Jacada Travel Confirms End to Elephant Treks After PETA Appeal

For Immediate Release:
27 July 2016

Contact:
Olivia Jordan +44 (0) 20 7837 6327, ext 229; [email protected]

JACADA TRAVEL CONFIRMS END TO ELEPHANT TREKS AFTER PETA APPEAL

Luxury Holiday Planner Will Stop Offering Cruel and Dangerous Elephant Rides 

London – After learning from PETA that elephants are beaten into giving rides, the holiday planners at bespoke travel agency Jacada confirmed their plans to stop promoting elephant tours. In an e-mail to PETA, founder and Managing Director Alex Malcolm announced, “I’m pleased to say that Jacada Travel are no longer promoting elephant back riding”.

“There’s only one way to force elephants to give rides, and that’s through beatings and the constant threat of violence”, says PETA Director Mimi Bekhechi. “Jacada’s kind decision to stop offering elephant treks will ensure that well-meaning tourists don’t accidentally support cruelty to animals.”

In its initial letter to Jacada, PETA – whose motto reads, in part, that “animals are not ours to use for entertainment” – pointed out that still-nursing baby elephants are forcibly separated from their mothers, immobilised, beaten, and gouged with nails, sometimes for days at a time, in a process called phajaan. Those who survive this process spend the rest of their lives in chains, lugging tourists around and being beaten with bullhooks – weapons that resemble fireplace pokers with a sharp metal hook on one end.

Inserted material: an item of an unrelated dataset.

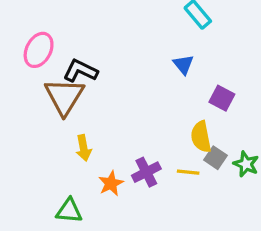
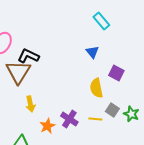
yellow semicircle: (201, 137) -> (96, 88), moved
purple cross: (146, 172) -> (69, 119), turned -30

A lifetime of stress and deprivation can cause elephants to lash out. Earlier this year, a Scottish tourist was killed by an elephant during a trekking tour. Elephant tours also present a disease risk: tuberculosis, one of the deadliest diseases in the world, is transmissible from elephants to humans and has been documented in elephants throughout Asia.

Jacada joins TUI Group – the world’s largest travel and tourism company, which owns Thomson Holidays and First Choice – as well as STA Travel, Intrepid Travel, and G Adventures in pledging to end the promotion of cruel elephant rides.